One of these publishers with a new measure is the Financial Times. Around a year ago, it introduced “quality reads”, a metric designed to contextualise reach and engagement and which now plays a key role in understanding audiences. The newspaper’s head of audience Renée Kaplan explains that they wanted to know “what readers were actually spending time with [and] what was actually delivering value. Time spent is revealing, but it also varies with the length of a story, so it’s only so relevant. So we created quality reads, [which] looks at the percentage of people who clicked through to a story and then actually read at least half the story. It’s a dynamic metric that calculates completion based on length and the average speed of reading”. This kind of deeper insight is enormously helpful in understanding audiences and is especially important if subscriptions — or any form of payment from readers — are part of your business model. If readers value something (ie read it deeply), there’s a good chance they believe it’s worth paying for.

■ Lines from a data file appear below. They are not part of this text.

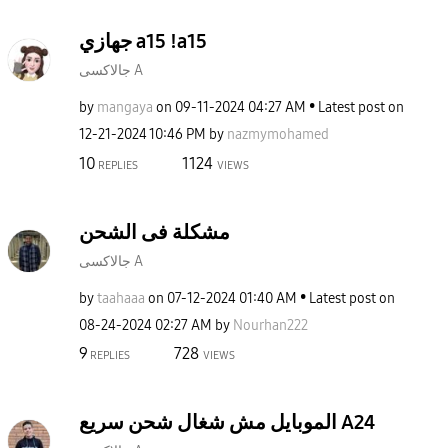
جهازي a15 !a15
جالاكسى A
by
mangaya
on
‎09-11-2024
04:27 AM
Latest post on
‎12-21-2024
10:46 PM
by
nazmymohamed
10
1124
REPLIES
VIEWS
مشكلة فى الشحن
جالاكسى A
by
taahaaa
on
‎07-12-2024
01:40 AM
Latest post on
‎08-24-2024
02:27 AM
by
Nourhan222
9
728
REPLIES
VIEWS
الموبايل مش شغال شحن سريع A24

Measures of success in newsrooms have come a long way in a short time. At some publications, audience editors have to make the case for the most basic metrics each day. At others, they’re grappling with how — or even whether — to share new data that reveals which stories and topics led readers to pay. Matt Skibinski of the Lenfest Institute for Journalism argues on Nieman Lab for democratising reader revenue data in the same way traffic data has been made widely available: “Everyone in the newsroom should know daily — or, at worst, weekly — how many digital subscriptions were sold and from which sections of the site.” He has a point. Digital payments from readers have proved a fruitful, critical lifeline for a number of publications as other revenue streams dwindle, and journalists should be aware of what keeps the lights on. But transactional data like this is deeply complex. Just because a reader clicks from an article to the subscriptions page doesn’t mean that piece was the one which persuaded them to part with cash. It may have been the one before that — or another that they read on a different device which isn’t captured in their journey to the checkout. There are ways to understand these journeys better, such as the “subscription influence reporting” which, as Skibinski describes, maps the stories in a reader’s path that led to them making a payment. But how do you surface that insight to a general newsroom audience without overwhelming them?
Most importantly, how are writers and reporters meant to respond to this data? Do they write more about niche topics that bring in revenue but divert resources from stories that achieve reach? You may end up knowing a small number of your readers — probably more than Peter Jay’s three — but at the cost of discovering larger, newer audiences.